Dataset entries Start Marker
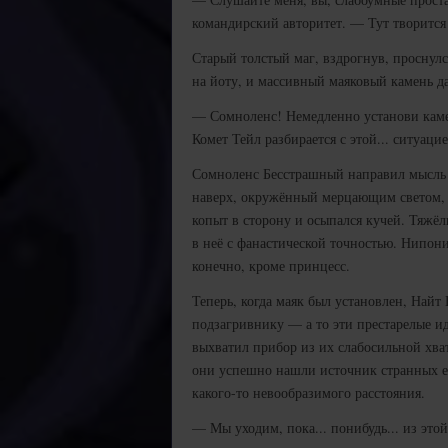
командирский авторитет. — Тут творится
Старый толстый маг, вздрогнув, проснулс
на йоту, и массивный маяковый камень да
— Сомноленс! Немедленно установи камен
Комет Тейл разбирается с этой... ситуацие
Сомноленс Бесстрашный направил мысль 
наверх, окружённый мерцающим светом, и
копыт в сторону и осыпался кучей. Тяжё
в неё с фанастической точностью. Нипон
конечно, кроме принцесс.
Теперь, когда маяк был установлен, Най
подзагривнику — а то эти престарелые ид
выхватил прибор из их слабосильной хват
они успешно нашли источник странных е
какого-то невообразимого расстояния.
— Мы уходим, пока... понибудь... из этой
Dataset entries End Marker
The entries are to be written out again exactly, though without any images.

командирский авторитет. — Тут творится
Старый толстый маг, вздрогнув, проснулс
на йоту, и массивный маяковый камень да
— Сомноленс! Немедленно установи камен
Комет Тейл разбирается с этой... ситуацие
Сомноленс Бесстрашный направил мысль 
наверх, окружённый мерцающим светом, и
копыт в сторону и осыпался кучей. Тяжё
в неё с фанастической точностью. Нипон
конечно, кроме принцесс.
Теперь, когда маяк был установлен, Най
подзагривнику — а то эти престарелые ид
выхватил прибор из их слабосильной хват
они успешно нашли источник странных е
какого-то невообразимого расстояния.
— Мы уходим, пока... понибудь... из этой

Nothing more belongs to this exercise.